» EXCERPTED DATA
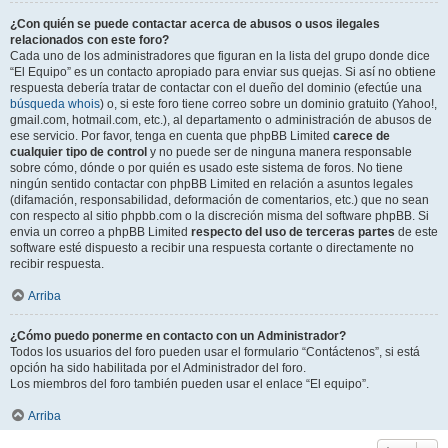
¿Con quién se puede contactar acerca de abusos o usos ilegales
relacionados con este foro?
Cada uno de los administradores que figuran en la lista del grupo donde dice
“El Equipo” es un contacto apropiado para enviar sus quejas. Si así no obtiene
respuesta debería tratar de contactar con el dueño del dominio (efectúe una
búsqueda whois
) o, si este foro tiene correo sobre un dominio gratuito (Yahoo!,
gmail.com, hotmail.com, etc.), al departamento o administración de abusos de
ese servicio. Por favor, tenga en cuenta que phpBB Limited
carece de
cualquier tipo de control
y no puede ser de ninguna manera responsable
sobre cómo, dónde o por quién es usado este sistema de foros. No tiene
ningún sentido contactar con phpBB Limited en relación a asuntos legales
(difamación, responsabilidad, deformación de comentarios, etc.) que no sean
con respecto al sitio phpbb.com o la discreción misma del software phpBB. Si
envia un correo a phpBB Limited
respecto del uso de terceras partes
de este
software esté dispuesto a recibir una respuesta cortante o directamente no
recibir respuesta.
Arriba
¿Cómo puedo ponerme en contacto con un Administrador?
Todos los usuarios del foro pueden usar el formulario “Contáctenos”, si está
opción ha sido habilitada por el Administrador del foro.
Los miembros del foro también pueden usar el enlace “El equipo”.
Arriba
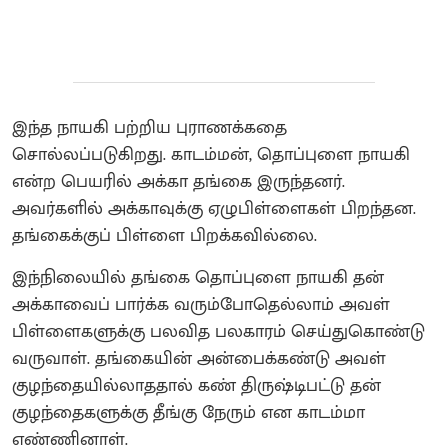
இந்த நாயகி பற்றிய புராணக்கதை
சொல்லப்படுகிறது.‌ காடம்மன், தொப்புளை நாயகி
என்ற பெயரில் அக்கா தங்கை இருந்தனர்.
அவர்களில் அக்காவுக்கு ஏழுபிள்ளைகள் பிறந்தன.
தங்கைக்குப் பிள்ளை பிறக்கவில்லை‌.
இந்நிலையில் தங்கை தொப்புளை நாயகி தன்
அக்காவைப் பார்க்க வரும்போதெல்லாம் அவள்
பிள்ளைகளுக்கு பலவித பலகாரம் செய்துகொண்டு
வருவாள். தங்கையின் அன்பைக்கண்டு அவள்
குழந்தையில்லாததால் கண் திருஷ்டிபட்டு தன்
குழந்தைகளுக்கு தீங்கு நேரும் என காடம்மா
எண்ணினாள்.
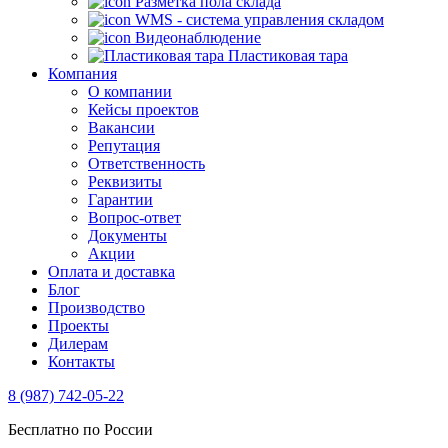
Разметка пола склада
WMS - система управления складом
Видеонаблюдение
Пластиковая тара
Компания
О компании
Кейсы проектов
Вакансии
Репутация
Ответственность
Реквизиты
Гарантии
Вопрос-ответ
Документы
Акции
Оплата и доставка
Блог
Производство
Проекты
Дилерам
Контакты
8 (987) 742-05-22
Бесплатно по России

» EXERCISE INSTRUCTIONS
What you return must be the entries above, exactly as they appear, without any pictures.

» EXERCISE SOLUTION
¿Con quién se puede contactar acerca de abusos o usos ilegales
relacionados con este foro?
Cada uno de los administradores que figuran en la lista del grupo donde dice
“El Equipo” es un contacto apropiado para enviar sus quejas. Si así no obtiene
respuesta debería tratar de contactar con el dueño del dominio (efectúe una
búsqueda whois
) o, si este foro tiene correo sobre un dominio gratuito (Yahoo!,
gmail.com, hotmail.com, etc.), al departamento o administración de abusos de
ese servicio. Por favor, tenga en cuenta que phpBB Limited
carece de
cualquier tipo de control
y no puede ser de ninguna manera responsable
sobre cómo, dónde o por quién es usado este sistema de foros. No tiene
ningún sentido contactar con phpBB Limited en relación a asuntos legales
(difamación, responsabilidad, deformación de comentarios, etc.) que no sean
con respecto al sitio phpbb.com o la discreción misma del software phpBB. Si
envia un correo a phpBB Limited
respecto del uso de terceras partes
de este
software esté dispuesto a recibir una respuesta cortante o directamente no
recibir respuesta.
Arriba
¿Cómo puedo ponerme en contacto con un Administrador?
Todos los usuarios del foro pueden usar el formulario “Contáctenos”, si está
opción ha sido habilitada por el Administrador del foro.
Los miembros del foro también pueden usar el enlace “El equipo”.
Arriba
இந்த நாயகி பற்றிய புராணக்கதை
சொல்லப்படுகிறது.‌ காடம்மன், தொப்புளை நாயகி
என்ற பெயரில் அக்கா தங்கை இருந்தனர்.
அவர்களில் அக்காவுக்கு ஏழுபிள்ளைகள் பிறந்தன.
தங்கைக்குப் பிள்ளை பிறக்கவில்லை‌.
இந்நிலையில் தங்கை தொப்புளை நாயகி தன்
அக்காவைப் பார்க்க வரும்போதெல்லாம் அவள்
பிள்ளைகளுக்கு பலவித பலகாரம் செய்துகொண்டு
வருவாள். தங்கையின் அன்பைக்கண்டு அவள்
குழந்தையில்லாததால் கண் திருஷ்டிபட்டு தன்
குழந்தைகளுக்கு தீங்கு நேரும் என காடம்மா
எண்ணினாள்.
Разметка пола склада
WMS - система управления складом
Видеонаблюдение
Пластиковая тара
Компания
О компании
Кейсы проектов
Вакансии
Репутация
Ответственность
Реквизиты
Гарантии
Вопрос-ответ
Документы
Акции
Оплата и доставка
Блог
Производство
Проекты
Дилерам
Контакты
8 (987) 742-05-22
Бесплатно по России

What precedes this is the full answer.